However, there is a 1-hour difference in the timestamps. Apparently, CreationDate (which is controlled by PDF::API2) is one hour off (ModificationDate is correct, as far as I can see).

% date -Iseconds
2023-03-13T17:18:39+01:00
% chordpro -o ~/tmp/x.pdf ~/tmp/cols.cho
% pdfinfo x.pdf
Title:           Columns
Creator:         ChordPro core 6.000_013 (Unsupported development snapshot) 
Producer:        PDF::API2 2.044 (linux)
CreationDate:    Mon Mar 13 16:18:49 2023 CET
...
sciurius commented 1 year ago

GhostScript should provide a better warning message, or keep silent ;).

gwyndaf commented 1 year ago

I agree: it's a pretty useless warning message!

But it's mildly annoying, so I'll keep looking for the cause, which might be my PDF libraries...

sciurius commented 1 year ago

I can take the blame for CreationDate...

sciurius commented 1 year ago

According to PDF Reference 1.7:

The date format is C<D:YYYYMMDDHHmmSSOHH'mm'>, where C is a static prefix identifying the string as a PDF date. The date may be truncated at any point after the year.

So a missing timezone should not harm and produce no warnings.

sciurius commented 1 year ago

Not related: Did you take a look at https://github.com/ChordPro/chordpro/issues/272? Looking forward to hear your comments.

sciurius commented 1 year ago

Questions to be answered:

  1. How come your ModTime is truncated?
  2. What causes the Ghostscript warnings?
gwyndaf commented 1 year ago
  1. My mistake (I think). I now realise that ModTime isn't actually truncated. I believe the O position in your reference example can be either +, - or Z, and Z seems to be equivalent to +00'00 so possibly doesn't need to be followed by HH'mm.

Possibly better that I focus on 2. and look for a tool/approach that can give me a clearer answer...

sciurius commented 1 year ago

ChordPro and PDF::API2 do not set a ModDate in the metadata. Maybe one of the other tools that you use for PDF manipulation?

gwyndaf commented 1 year ago

Oh that's interesting, thanks.

My test sample was the ChordPro output, before any further PDF processing, but I suppose it's possible the tools I used to examine it might have inferred ModDate from somewhere like file modification date/time. I'll investigate further over the next few days.

sciurius commented 1 year ago

I know that rups sets the ModDate to the time it opens the document.

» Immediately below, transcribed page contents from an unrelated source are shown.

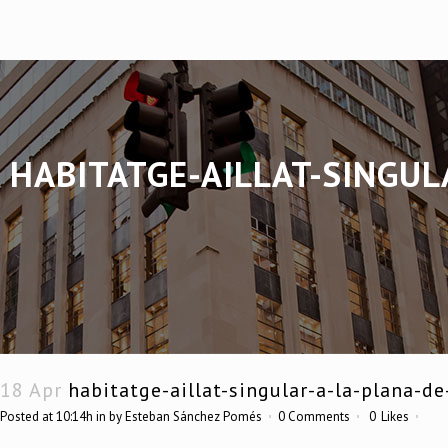
HABITATGE-AILLAT-SINGUL
18 Apr
habitatge-aillat-singular-a-la-plana-d
Posted at 10:14h
in
by
Esteban Sánchez Pomés
0 Comments
0
Likes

gwyndaf commented 1 year ago
  1. I've done a bit of testing and it seems like date could be a 'red herring.' The Ghostscript warning doesn't occur with a trivial one-song example, even though that surely has the same format for PDF metadata as the full songbook which leads to the gs warning message.

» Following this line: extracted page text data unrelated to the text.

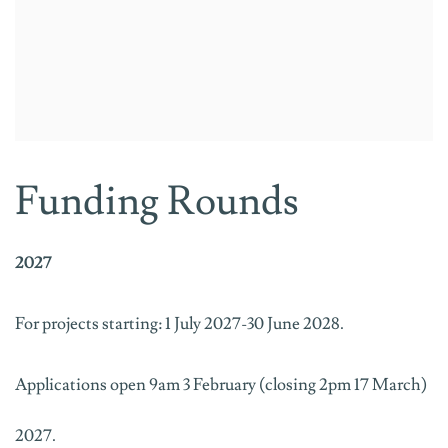
Funding Rounds
2027
For projects starting: 1 July 2027-30 June 2028.
Applications open 9am 3 February (closing 2pm 17 March)
2027.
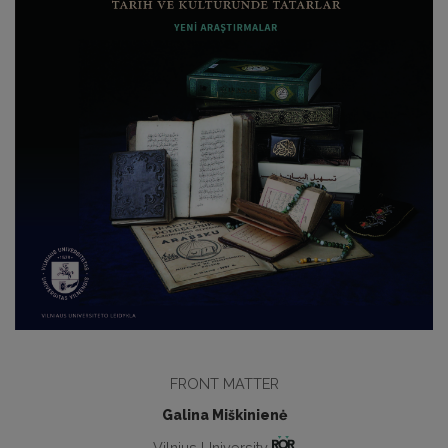
FRONT MATTER
Galina Miškinienė
Vilnius University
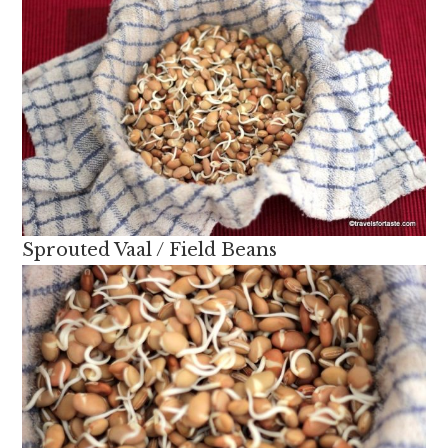
Sprouted Vaal / Field Beans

  2. In terms of tracking down the actual cause of the warning, a full songbook generated with the -X default config doesn't cause gs any trouble, so it seems like something that my config has introduced. Just need to narrow that down...

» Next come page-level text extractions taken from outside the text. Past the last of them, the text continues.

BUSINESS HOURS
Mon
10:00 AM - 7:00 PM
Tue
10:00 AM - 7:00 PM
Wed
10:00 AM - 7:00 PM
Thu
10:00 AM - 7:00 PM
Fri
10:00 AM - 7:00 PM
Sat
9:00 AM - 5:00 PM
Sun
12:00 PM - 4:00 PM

gwyndaf commented 1 year ago

So it seems like this line in pdf.chorus.recall is leading to output that troubles GhostScript:

"tag"   : "<span face=sans foreground=#444488 background=#FFFFFF><span face=mono>\u2191</span> REPEAT CHORUS <span face=mono>\u2191</span></span>",

Specifically, it seem to be setting background=#FFFFFF and removing that part makes the gs warning stop, but I've no idea why.

Next step is to find a way to specify a white (or none) background without it troubling gs!

sciurius commented 1 year ago
  1. I've done a bit of testing and it seems like date could be a 'red herring.

Good. From studying the miscellaneous standards

There seems some general consensus to allow, but not enforce, the trailing apostrophe so it is very unlikely that any tool would complain.

sciurius commented 1 year ago

Okay, now we're getting somewhere. This is minimal to reproduce the GS warning:

{title:Minimal}
<span background=#FFFFFF>REPEAT CHORUS</span>

The background is explicitly painted by Text::Layout as a white rectangle. I must investigate further but it may be that this rectangle drawing is not allowed in text mode. EDIT: It is not but noone complained until now and every renderer does it ok.

Can you leave out the background setting? You can silence Ghostscript with -quiet. EDIT: Or force the 'old' PDF engine with -dNEWPDF=false.

gwyndaf commented 1 year ago

Yes, it seems like Ghostscript has a general problem with the result of background markup (but not with backgrounds for whole lines).

Thanks for the gs workarounds. I hope my use of gs is only temporary (to add/restore links/annotations), so it probably makes sense to silence it.

I did explore workarounds within ChordPro, though. Visually, I want my chorus tags more prominent than other comments, e.g. increasing contrast by removing background shading, but I can achieve that by setting chorus.recall.type to comment_box (which isn't shaded) and that works nicely.

Incidentally, I tried setting chorus.recall.type to text but it gave an error: Invalid value for pdf.chorus.recall.type. Are permitted values limited to comment types, or should it accept any of the predefined font styles?

sciurius commented 1 year ago

Yes, it seems like Ghostscript has a general problem with the result of background markup (but not with backgrounds for whole lines).

I'm not sure Ghostscript is doing wrong here. The docs are not clear enough (for me) to be 100% sure that graphic operations are disallowed in text context.

... and that works nicely.

Great!

Incidentally, I tried setting chorus.recall.type to text but it gave an error: Invalid value for pdf.chorus.recall.type. Are permitted values limited to comment types, or should it accept any of the predefined font styles?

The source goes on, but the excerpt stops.